On Saturday, Smyly earned his first win. It came with the team in a major slump, losing five straight. "It felt good," he says. It's always exciting, getting that first win. It's even better coming at a time when the team really needed it." The win came at one of the most famous sports venues in the world, Yankee Stadium. "It was awesome. My parents were there. We got to share that together. It's like a dream come true. That's what you think about when you're a kid, playing in Little League. I had a blast doing it."
Smyly says he isn't putting too much thought into his great start. It's early. "I've got about 26 starts to go. Just got to keep making quality starts. Hopefully, I can stay consistent and see how things go."
When the Tigers drafted Smyly in 2010, the front office had high hopes. Scouting director, David Chadd, compared him to Cliff Lee. One of the reasons, the cut fastball. It's a devastating pitch. To the batter, the cutter looks like a regular fastball, but it cuts in on the right-handed hitters at the last moment. "I think by far it's the most important pitch I have," Smyly says. "If I get behind, I can throw it. If I get ahead, I can throw it. If it's 2-0 or 2-1, and the hitter's looking for a fastball and you throw that, it cuts just enough to miss the sweet spot of the bat. They're not looking for it. It gets in on their hands. It's not really a strike-out pitch, but if I want to get a quick out, a ground ball, a pop up, it's a great pitch. It's my favorite pitch."

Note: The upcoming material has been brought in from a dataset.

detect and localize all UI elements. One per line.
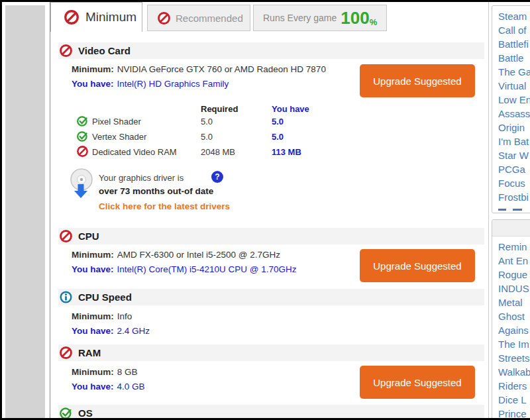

Leyland on Delmon Young, and Other Issues
Delmon Young will not start on Friday, his first day available from his suspension. Young has to sit out a week after he was arrested early Friday morning outside the team hotel in New York. He was allegedly drunk and yelled anti-Semitic slurs at a panhandler. Jim Leyland says Young not starting has nothing to do with his arrest. "He needs to get back into the routine a little bit," the manager says. "He needs to get out on the field, take fly balls, BP on the field, all that kind of stuff." Leyland is not ruling out putting him in as a pinch-hitter. "Would I put him in the game if I needed to? Sure. But he will not start Friday's game. But he'll be in there very shortly."
Leyland also talked about Victor Martinez, who paid a visit to the clubhouse on Monday. Martinez is hoping to return in September after tearing his ACL during an offseason workout. Leyland was asked if the energy Martinez can bring to the clubhouse can help the team. He's not buying into Martinez's leadership helping this team any. "Don't get too caught up in that stuff. We love Victor Martinez. He's a wonderful guy. He's a wonderful teammate. But his contribution is what he does on the field and the big hits that he got. People always talk about that stuff. I've said this a thousand times in my life. I've never seen a leader who hits .215 or .220. Never in my life. Never. Most of the leaders hit .300, hit a bunch of home runs, knock in a bunch of runs or pitch a lot of great games. Those are the leaders. Believe me."
Leyland will be in Toledo tomorrow night to watch Doug Fister pitch. He's battling a side strain. "I just want to see what the delivery looks like, what the movement looks like, what the command looks like. I don't expect him to be pin-point. All I'm hoping is that he gets through the game 100 percent healthy." Leyland hopes to have Fister back in the rotation on Monday in Seattle. Leyland says, if Fister's command is off, it will not have any role in his decision on whether to bring him back to Detroit. "I think the main thing is health."
Daniel Schlereth was recently sent down to Toledo after an awful first few weeks in Detroit. It looks like he might've been hiding something. Schlereth went on the disabled list with the Mud Hens for left shoulder tendinitis. Leyland says he always expects his players to be honest with him on whether they're injured. "The first time, to my knowledge, that anyone at the Major League level heard anything about Schlereth was after he went down to Toledo. So that's Schlereth's fault. I also admire guys who try to pitch through it. I think Schlereth's a trooper and was hoping to get by. If someone's hiding something and they tell you they're fine, what are you going to do?"